09 January 2004

Brrrrrrrrrrrr.... The Discontent Of Our Winter, or
      Baby, It's F*$king Cold Outside!

      After what seemed a surprisingly mild introduction, winter has now set in with a vengeance. No, none of the pretty brown snow so typical of southern Ontario, but instead we've been assaulted with the skin-tightening chill that has, with midday near, temperatures in the -20C range, with a windchill factor that makes the temperature something more akin to -31 to -35C. (Of course this happens after I've abandoned my swarthy Celtic look; it makes me think there was something to the Samson story after all.) It is, as they say, colder than a Thatcher's teat out there, even if, thankfully, it's not as incapacitatingly frigid as it now is in Northern Ontario, Northern Quebec, and New Broomstick. Last night, the temperature fell to about -27C, combined with an ear-splintering windchill that made the temperature seem more like -40C. Worse, it seems it'll be like this for at least the rest of the weekend. I really hope all of the local alley cats are managing to find some sort of shelter from this deep freeze.
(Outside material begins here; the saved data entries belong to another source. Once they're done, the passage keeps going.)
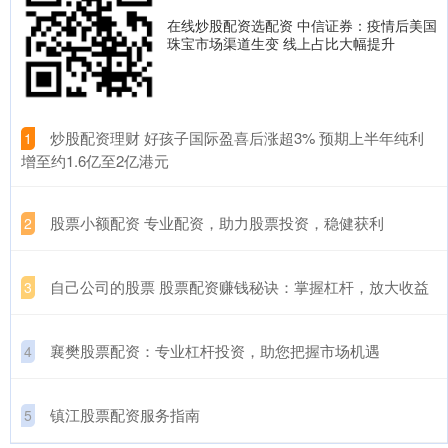
在线炒股配资选配资 中信证券：疫情后美国
珠宝市场渠道生变 线上占比大幅提升
​炒股配资理财 好孩子国际盈喜后涨超3% 预期上半年纯利
1
增至约1.6亿至2亿港元
​股票小额配资 专业配资，助力股票投资，稳健获利
2
​自己公司的股票 股票配资赚钱秘诀：掌握杠杆，放大收益
3
​襄樊股票配资：专业杠杆投资，助您把握市场机遇
4
​镇江股票配资服务指南
5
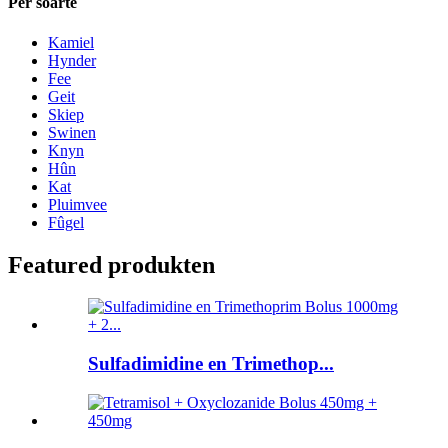
Per soarte
Kamiel
Hynder
Fee
Geit
Skiep
Swinen
Knyn
Hûn
Kat
Pluimvee
Fûgel
Featured produkten
Sulfadimidine en Trimethop...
      As I write this, I'm reminded all too well of a report a few years ago that said that of the world capitals, Ottawa was the second coldest national capital in the world, on average warmer only than Ulan Bator in Mongolia. No wonder we Canadians spend so much time dithering and doddering about the weather, and asking mock-stoical questions like "Cold enough for ya?" whenever we're gathered at bus stops or coffee shops. Most parts of Canada are known for their schizophrenic temperatures, ranging from blistering cold in the deeps of winter to the thick, sweat-inducing humidity of summer, and I sometimes wonder if that's part of the sustained Canadian provinciality; restraint and self-ensconcement seems to be the necessary order of the day when one doesn't really know what the weather will be like from day to day. At least we're not usually treated to the more histrionic weather conditions-- typhoons, hurricanes, tornadoes, and so forth-- that most other parts of the world know all too intimately. Or, perhaps, those typhoons, hurricanes and tornadoes may just find Canada too damned cold in which to crack their vacationing cheeks. When the weather's like this, my rib cage feels like a set of Venetian blinds fluttering spasmatically about in a blizzard. Oh, for more temperate climes. Oh, how I long to establish the Doctor J School For Literary Studies at Barbados.... Sounds like a noble intellectual project, n'est-ce pas? Feel free to send your donations to Doctor J courtesy of....

This cold night will turn us all to fools and madmen.